If I am to perform my duties for 40 hours a week, it’s asinine to assume that the life I live outside of those 40 hours won’t rear its head. Whether I’m a sleep deprived single mother of two or a struggling college student who really needs this internship to graduate, the belief that only the part of me that fattens your bottom line is allowed in the workplace, is stifling.

This is magnified for young black professionals who are recruited for their culture, but told, in so many words, that their blackness and the struggles that come with it are to be left at the door.

A black man went for a run only to be ambushed by two white men, shot and then killed. A black female essential worker was asleep inside her home when police serving a “no-knock” warrant shot her eight times. A white woman, enraged that a black man asked her to follow the park rules lied to cops about being threatened. And a black man died face down on the ground because a white cop suffocated him.

But yeah, I can totally have that presentation for you by end of day, Ted. No problem.

black lives matter

We’re biting our tongues, swallowing our rage and fighting back tears to remain professional because expressing that hurt caused by witnessing black death is considered more unprofessional, than black men and women actually being killed.

So if you can, please, be mindful. Your black employees are dealing with a lot.

[Photo by Sticker You]

 

Keep track of what really matters

I am a fan of keeping a journal. I keep one myself and I encourage the leaders I work with to do the same.

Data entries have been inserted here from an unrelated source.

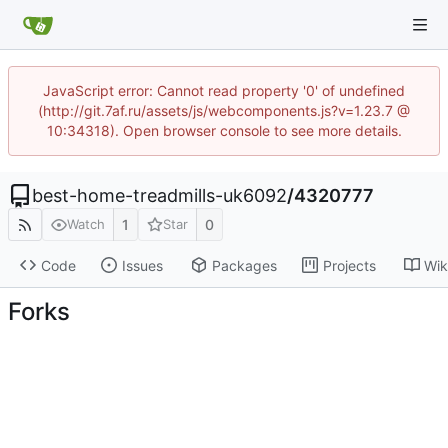
JavaScript error: Cannot read property '0' of undefined
(http://git.7af.ru/assets/js/webcomponents.js?v=1.23.7 @
10:34318). Open browser console to see more details.
best-home-treadmills-uk6092
/
4320777
1
0
Watch
Star
Code
Issues
Packages
Projects
Wik
Forks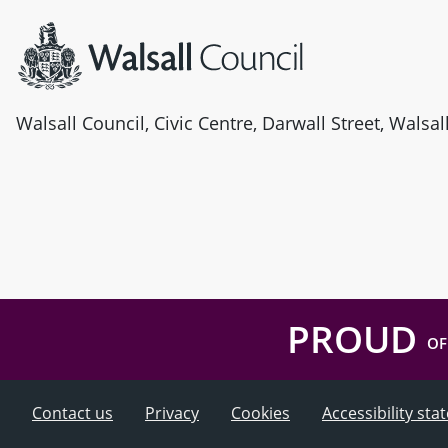
Walsall Council, Civic Centre, Darwall Street, Walsa
PROUD
OF
Contact us
Privacy
Cookies
Accessibility st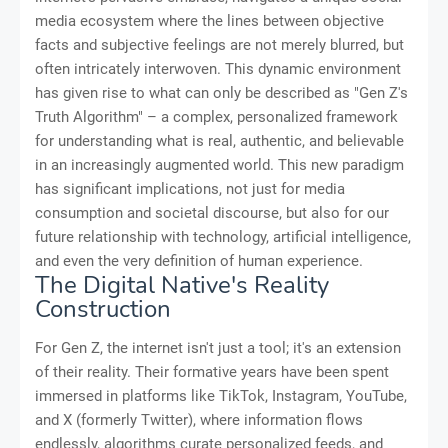
media ecosystem where the lines between objective
facts and subjective feelings are not merely blurred, but
often intricately interwoven. This dynamic environment
has given rise to what can only be described as "Gen Z's
Truth Algorithm" – a complex, personalized framework
for understanding what is real, authentic, and believable
in an increasingly augmented world. This new paradigm
has significant implications, not just for media
consumption and societal discourse, but also for our
future relationship with technology, artificial intelligence,
and even the very definition of human experience.
The Digital Native's Reality
Construction
For Gen Z, the internet isn't just a tool; it's an extension
of their reality. Their formative years have been spent
immersed in platforms like TikTok, Instagram, YouTube,
and X (formerly Twitter), where information flows
endlessly, algorithms curate personalized feeds, and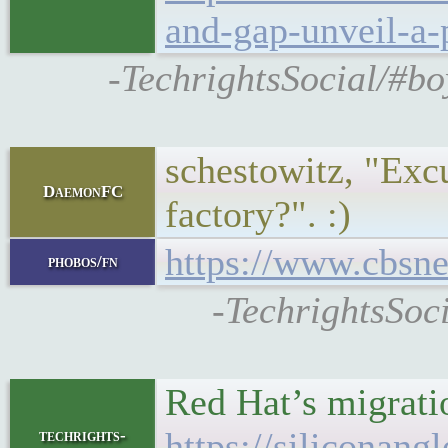
and-gap-unveil-a-
-TechrightsSocial/#b
schestowitz, "Excu
DaemonFC
factory?". :)
https://www.cbsne
phobos/fn
-TechrightsSoc
Red Hat’s migratio
https://siliconan
techrights-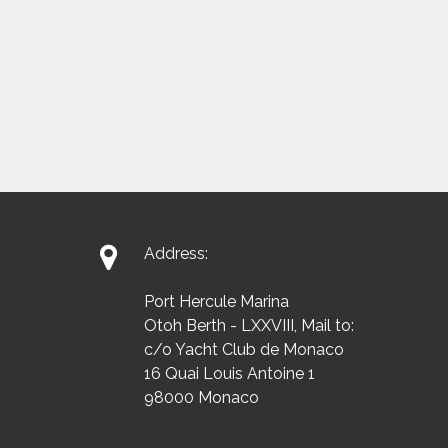

Address:
Port Hercule Marina
Otoh Berth - LXXVIII, Mail to:
c/o Yacht Club de Monaco
16 Quai Louis Antoine 1
98000 Monaco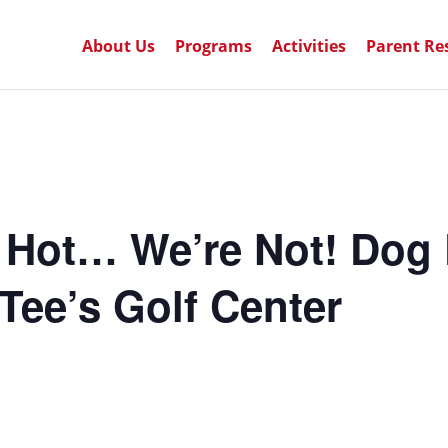
About Us
Programs
Activities
Parent Re
 Hot… We’re Not! Dog 
Tee’s Golf Center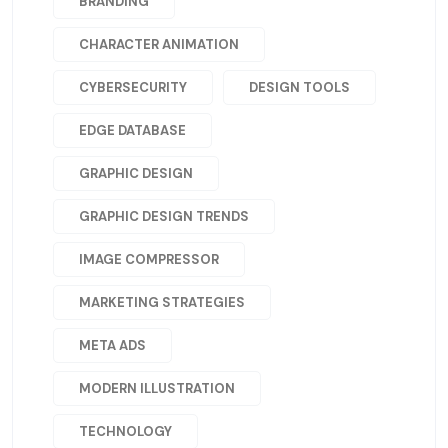
BRANDING
CHARACTER ANIMATION
CYBERSECURITY
DESIGN TOOLS
EDGE DATABASE
GRAPHIC DESIGN
GRAPHIC DESIGN TRENDS
IMAGE COMPRESSOR
MARKETING STRATEGIES
META ADS
MODERN ILLUSTRATION
TECHNOLOGY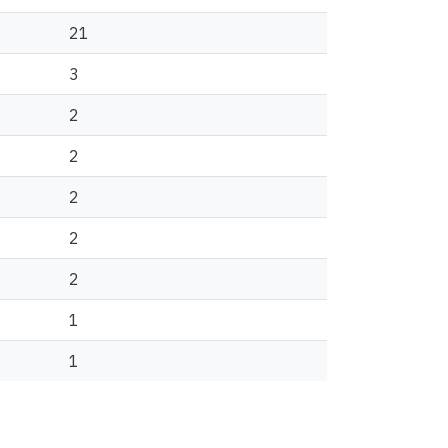
21
3
2
2
2
2
2
1
1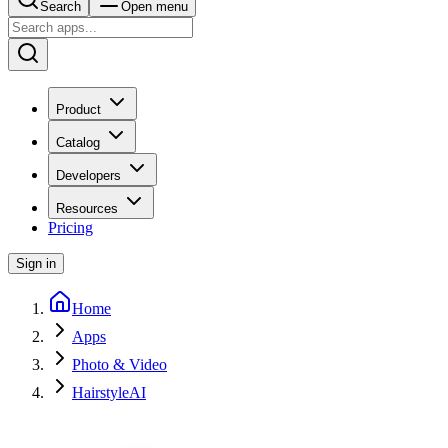
Search
Open menu
Product
Catalog
Developers
Resources
Pricing
Sign in
Home
Apps
Photo & Video
HairstyleAI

The format does not really matter (what you thought, what you did, what you said, how you felt, etc.) as long as you record it. By recording it you’re acknowledging that it mattered at the time and you’re making it matter now.

You don’t keep a journal to revisit it. You keep a journal to make a record, to state that your day mattered.

I’m reminded of this by a recent post I read on keeping a Good Times list:

to notice and record the moments and experiences in life that bring you joy, or that energise and fulfil you. This one thing will help you appreciate what really matters, and to do more of them. It’s simple to do, and you need nothing more than a pen and paper.

It’s another form of “counting your blessings”. And it will help you keep track of what really matters.